This scene is inspired by religious scripture, namely the Book of Judges, verses 4:11-22 and 5:24-31. Jael, on the right, is preparing to murder Sisera, who lies on the ground. She holds a tent peg in her hand and prepares to hammer it into his head. She had earlier taken him in before deciding upon this act whilst he slept. There are some details around this painting which are confusing - we believe that it would have been completed in Rome, but to a Florentine donor, which was unusual for her at that time. Various elements of the painting fell into disrepair in the years that have passed since then, but alterations have been made in order to restore it to its former glory. The subject of Jael and Sisera is rarely seen in the years prior to this artist's career, meaning we are unable to compare it to similar work from any other artists.

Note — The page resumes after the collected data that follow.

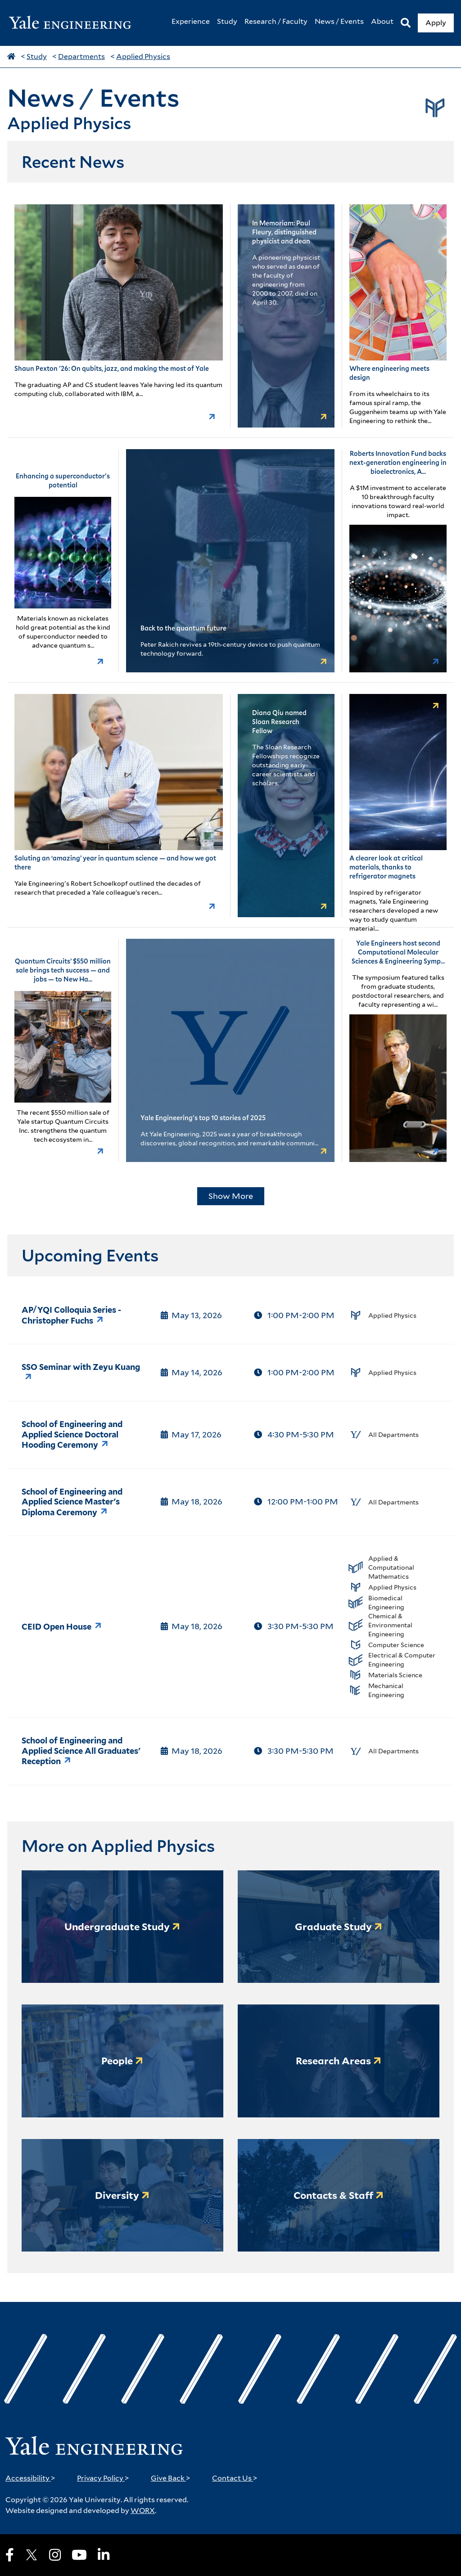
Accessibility (30, 2478)
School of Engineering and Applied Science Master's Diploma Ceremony (72, 1502)
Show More (230, 1196)
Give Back (170, 2478)
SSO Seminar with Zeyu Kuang (81, 1367)
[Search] (406, 23)
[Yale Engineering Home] (74, 23)
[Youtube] (79, 2555)
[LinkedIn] (103, 2555)
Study (37, 56)
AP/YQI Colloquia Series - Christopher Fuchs (71, 1315)
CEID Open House (56, 1626)
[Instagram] (55, 2555)
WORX (143, 2510)
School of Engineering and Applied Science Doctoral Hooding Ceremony (72, 1434)
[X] (31, 2554)
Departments (81, 56)
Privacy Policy (103, 2478)
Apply (435, 22)
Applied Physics (143, 56)
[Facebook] (9, 2555)
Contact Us (235, 2478)
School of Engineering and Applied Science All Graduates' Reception (81, 1751)
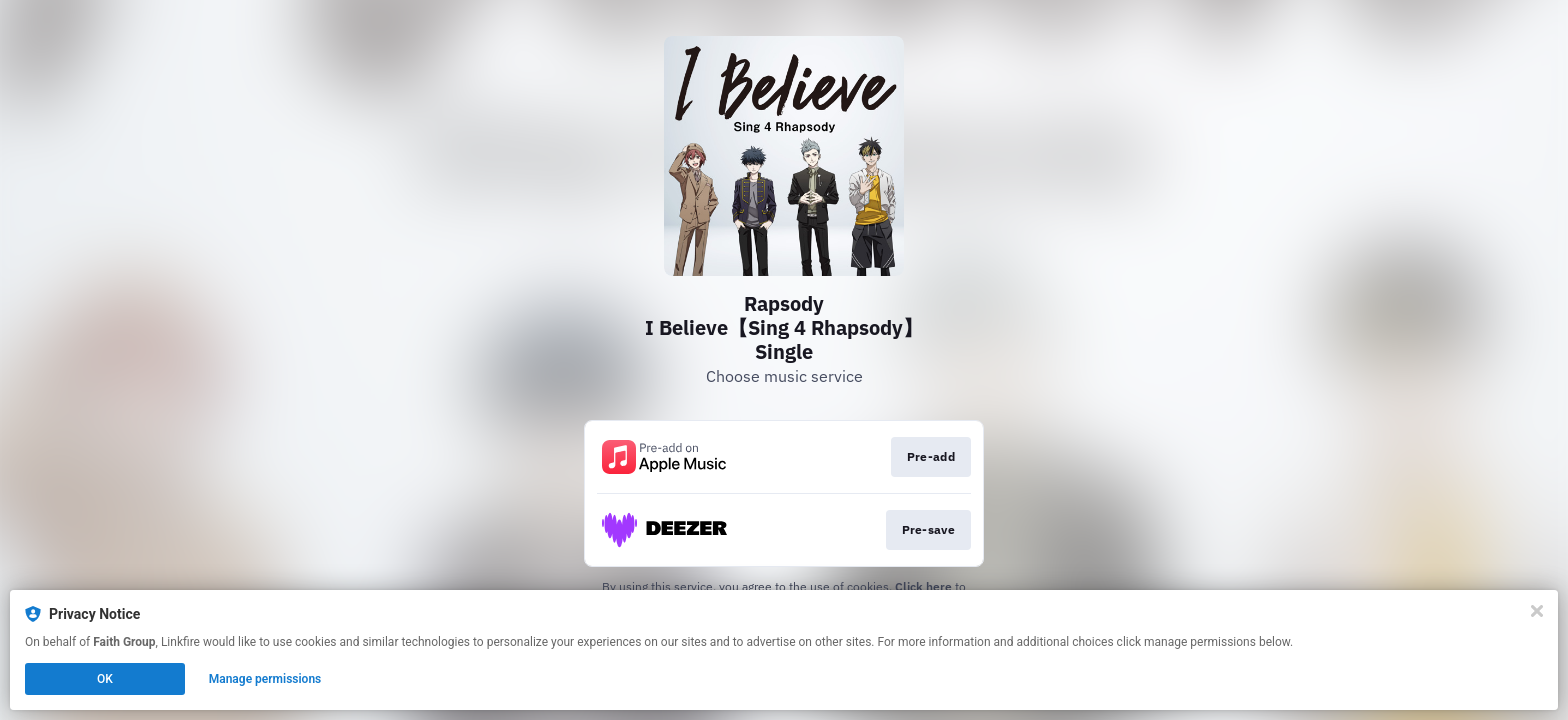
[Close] (1537, 611)
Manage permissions (265, 679)
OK (105, 679)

Several elements of this scene are typical of the artist - particularly her decision to place a woman in control, a theme which continues throughout her career. There is also the suggested violence which was inspired by the work of Caravaggio in paintings such as The Calling of St Matthew, Judith Beheading Holofernes and Bacchus. The background of the painting is particularly plain, other than for a small pillar which is cleverly added by the artist in order to append some information about the work in the form of inscribed lettering. This type of ordering and categorising her work was perhaps inspired by Michelangelo, such as with his work on the Pieta sculpture of 1498-1499.
Jael and Sisera can be found in the collection of the Museum of Fine Arts in Budapest, Hungary. They possess one of the best selection of art in all of Eastern Europe and this insitution continues to attract visitors from right across Europe. Some of the highlights include a series of paintings from German artist, Lucas Cranach the Elder, as well as several pieces by Pieter Bruegel, El Greco, Velázquez and Goya. There are around 3000 paintings in all which represent a huge period in European art, with almost all movements included from the early Renaissance all the way up to the French Impressionists. Those looking to discover a particular artwork should check ahead as the organiser's of its collection often rotate what is on display from one month to the next and also allow loans in and out from time to time.